Introductory HTML and JS.
We are asked to read the prescribed chapters and then choose a format from the list on our Read: 01 - Introductory HTML and JavaScript and create a reply in our Notes Repo.
Jon Duckett write about the basics of proper HTML, CSS, and JS strucute. They are three different structured languages that while working together to present information to an end user and send back data when needed are also three separate and specific languages.
HTML
HTML is the skeleton of the web page applications we will be building. It consists of elements defined by tags. The structure of an HTML document always begins with the declarative “Doctype” tag, letting the browser know what the document is: HTML. Inside this tag lives the HTML tag. The Head and the Body tags separate the information that will be rendered on to the page. HTML by itself will not add either responsiveness or styling to a page on its own but can link up to cascade style sheets (CSS) for presentation and JS scripts for functionality and responsiveness. HTML only pages would load very quickly, and rudimentarily “function” but would not be desirable and would not be considered adequate for a production worthy page.
CSS
CSS are the rules that create the presentation of a web page. This works in three ways:
- By “inline” styling: the most prioritized styling but avoided as it can be hard to quickly style a web page application because each element would have to be altered.

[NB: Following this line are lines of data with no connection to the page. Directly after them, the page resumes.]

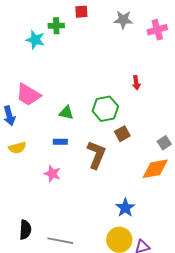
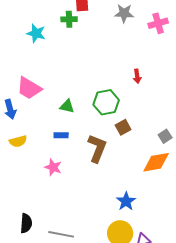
green cross: (56, 26) -> (69, 19), moved

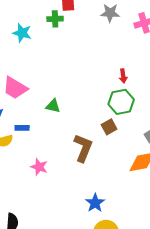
green hexagon: (106, 102) -> (121, 102), moved
blue rectangle: (61, 135) -> (22, 128), moved
blue star: (126, 201) -> (95, 203), moved

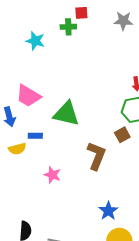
green triangle: (53, 106) -> (66, 114), size x1.8

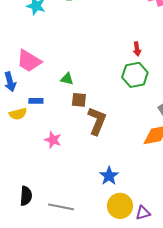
green triangle: (66, 114) -> (67, 79), size x0.5
brown square: (122, 135) -> (79, 100), moved, turned 35

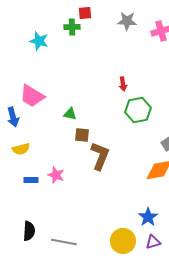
red arrow: (137, 49) -> (123, 84), moved
blue rectangle: (36, 101) -> (31, 180), moved
blue star: (109, 176) -> (148, 217), moved
purple triangle: (143, 213) -> (153, 242), moved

- By “internal” style sheet, where the Style tags are used to define the CSS for an HTML document without having to link to an external sheet. This is better than inline style, but not preferred as it is not best practice and the HTML and CSS are still in the same document and a Style Sheet cannot be quickly substituted for a new look.
- By “external” style sheet, where the documents containing the CSS and HTML are linked to each other, which means that the debugging and changing of styles can quickly be replaced without having to edit the HTML skeleton.
JS
Java Script (js) is the programmatic layer of the web applications we make: while HTML buttons will still upload or function without js, js makes it so that web pages display and behave in defined and structural behaviors based on situations. Js makes it so that upload buttons only appear if certain conditions are met, or present submenus if conditions are reached to render them to the end user. Js makes it so that the internet is as interactive and specialized as the computer programmer wants it to be.